Robertson A G, Robertson C, Boyle P, Symonds R P, Wheldon T E
Beatson Oncology Centre, Western Infirmary, Glasgow.
Eur J Cancer. 1993;29A(4):501-10. doi: 10.1016/s0959-8049(05)80139-x.
Laryngeal tumours, especially T1N0M0 and T2N0M0 lesions, are readily controlled by radiotherapy. Studies have shown that control varies with the dose of radiotherapy delivered to the tumour. Other factors, including the dose per fraction and the time over which the treatment schedule is delivered are also important. The varying biological effectiveness of a number of different dose fraction time schedules used in the management of laryngeal tumours of different stages are considered, the end points being tumour control and associated morbidity. Special attention has been given to the length of time over which the schedule is delivered. Of the schedules examined the results would suggest that a dose of 60 Gy given in 25 fractions over a period of 35 days is the best of the six schedules studied for T1, T2, T3 and T4 lesions with minimal associated morbidity. It is possible, however, that the poor results shown on the Kaplan-Meier curves for patients treated with the schedule of 60 Gy in 30 fractions over a period of 42 days could be due to geographical misses of the tumours as 56% were treated without a beam directed shell. The poor result obtained when patients were treated with the schedule of 60 Gy given in 30 fractions over 49+ days may be due to tumour repopulation occurring during the rest period though the possibility of geographical misses may contribute to the poor tumour control results. Mathematical modelling using linear quadratic analysis suggests that the shorter the period of time over which the treatment is given the better chance of achieving tumour control irrespective of the stage of the disease. These models were developed for patients treated with a beam directed shell thus excluding those patients who are most likely to be at risk from a geographic miss of the tumour. Linear quadratic analysis of the treatment data suggests that the ratio alpha/beta for tumour cells is estimated in the region of 13 Gy. For T1 lesions the tumour doubling time is in the order of 6 days, with longer doubling times for the more advanced stages. The analysis provides some support for investigative use of accelerated treatment schedules. This analysis also shows the importance of using beam directed shells when treating small fields especially in the head and neck region.
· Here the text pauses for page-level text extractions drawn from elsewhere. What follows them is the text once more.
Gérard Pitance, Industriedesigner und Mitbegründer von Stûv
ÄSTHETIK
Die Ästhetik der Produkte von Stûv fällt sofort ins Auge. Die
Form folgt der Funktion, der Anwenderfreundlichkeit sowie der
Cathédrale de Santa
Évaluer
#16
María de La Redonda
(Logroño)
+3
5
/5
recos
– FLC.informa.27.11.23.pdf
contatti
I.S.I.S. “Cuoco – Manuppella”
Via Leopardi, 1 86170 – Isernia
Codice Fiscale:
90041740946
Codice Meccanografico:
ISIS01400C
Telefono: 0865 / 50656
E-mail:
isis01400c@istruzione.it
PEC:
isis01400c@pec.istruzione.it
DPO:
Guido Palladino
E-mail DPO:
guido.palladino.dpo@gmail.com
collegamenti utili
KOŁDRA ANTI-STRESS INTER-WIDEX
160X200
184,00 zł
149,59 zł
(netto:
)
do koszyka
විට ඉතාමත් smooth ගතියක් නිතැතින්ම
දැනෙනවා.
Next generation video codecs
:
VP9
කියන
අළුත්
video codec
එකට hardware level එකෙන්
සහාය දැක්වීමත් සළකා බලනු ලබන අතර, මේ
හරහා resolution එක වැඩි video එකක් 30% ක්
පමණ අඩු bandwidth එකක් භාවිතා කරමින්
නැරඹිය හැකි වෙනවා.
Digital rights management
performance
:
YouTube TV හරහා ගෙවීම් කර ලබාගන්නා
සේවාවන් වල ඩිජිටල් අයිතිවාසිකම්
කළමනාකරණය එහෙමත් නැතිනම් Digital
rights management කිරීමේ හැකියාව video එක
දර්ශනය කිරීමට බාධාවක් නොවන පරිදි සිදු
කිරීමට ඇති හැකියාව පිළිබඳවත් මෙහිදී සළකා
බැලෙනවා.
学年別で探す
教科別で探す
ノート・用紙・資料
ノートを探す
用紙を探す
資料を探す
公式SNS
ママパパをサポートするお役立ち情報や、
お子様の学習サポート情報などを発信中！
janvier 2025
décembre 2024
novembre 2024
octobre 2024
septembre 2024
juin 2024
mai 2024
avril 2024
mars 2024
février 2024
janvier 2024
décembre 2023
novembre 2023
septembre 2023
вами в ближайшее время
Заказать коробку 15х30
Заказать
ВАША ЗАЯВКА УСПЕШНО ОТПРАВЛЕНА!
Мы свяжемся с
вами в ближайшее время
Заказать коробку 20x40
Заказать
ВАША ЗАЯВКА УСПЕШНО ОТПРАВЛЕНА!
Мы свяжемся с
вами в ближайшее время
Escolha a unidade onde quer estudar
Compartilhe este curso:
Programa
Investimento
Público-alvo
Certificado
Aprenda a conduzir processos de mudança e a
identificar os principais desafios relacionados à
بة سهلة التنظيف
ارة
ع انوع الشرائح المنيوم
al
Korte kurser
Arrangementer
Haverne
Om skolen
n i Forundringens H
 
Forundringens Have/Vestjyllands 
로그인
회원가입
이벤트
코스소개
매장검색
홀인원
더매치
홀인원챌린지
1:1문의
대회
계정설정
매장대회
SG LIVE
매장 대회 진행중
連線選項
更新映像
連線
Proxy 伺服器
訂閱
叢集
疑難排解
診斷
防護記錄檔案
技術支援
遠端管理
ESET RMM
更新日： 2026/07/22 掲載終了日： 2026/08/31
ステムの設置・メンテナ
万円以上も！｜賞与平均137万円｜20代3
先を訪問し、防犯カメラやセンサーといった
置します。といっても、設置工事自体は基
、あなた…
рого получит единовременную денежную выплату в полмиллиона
喉肿瘤,尤其是T1N0M0和T2N0M0病变,很容易通过放射治疗得到控制。研究表明,控制效果随给予肿瘤的放射治疗剂量而变化。其他因素,包括每次分割剂量和治疗方案的实施时间也很重要。本文考虑了在不同分期喉肿瘤管理中使用的多种不同剂量分割时间方案的不同生物学效应,终点指标为肿瘤控制和相关并发症。特别关注了治疗方案的实施时间长度。在所研究的方案中,结果表明,对于T1、T2、T3和T4病变,在35天内分25次给予60 Gy的剂量是所研究的六种方案中最佳的,相关并发症最少。然而,对于在42天内分30次给予60 Gy方案治疗的患者,Kaplan-Meier曲线显示的不良结果可能是由于肿瘤的射野遗漏,因为56%的患者治疗时没有使用定向射野罩。当患者在49 +天内分30次给予60 Gy方案治疗时获得的不良结果可能是由于在休息期发生了肿瘤再增殖,尽管射野遗漏的可能性可能导致肿瘤控制效果不佳。使用线性二次分析的数学模型表明,无论疾病分期如何,治疗时间越短,实现肿瘤控制的机会越好。这些模型是为使用定向射野罩治疗的患者开发的,因此排除了那些最有可能因肿瘤射野遗漏而处于风险中的患者。对治疗数据的线性二次分析表明,肿瘤细胞的α/β比值估计在13 Gy左右。对于T1病变,肿瘤倍增时间约为6天,随着分期进展,倍增时间更长。该分析为加速治疗方案的研究应用提供了一些支持。该分析还表明,在治疗小射野时,尤其是在头颈部区域,使用定向射野罩的重要性。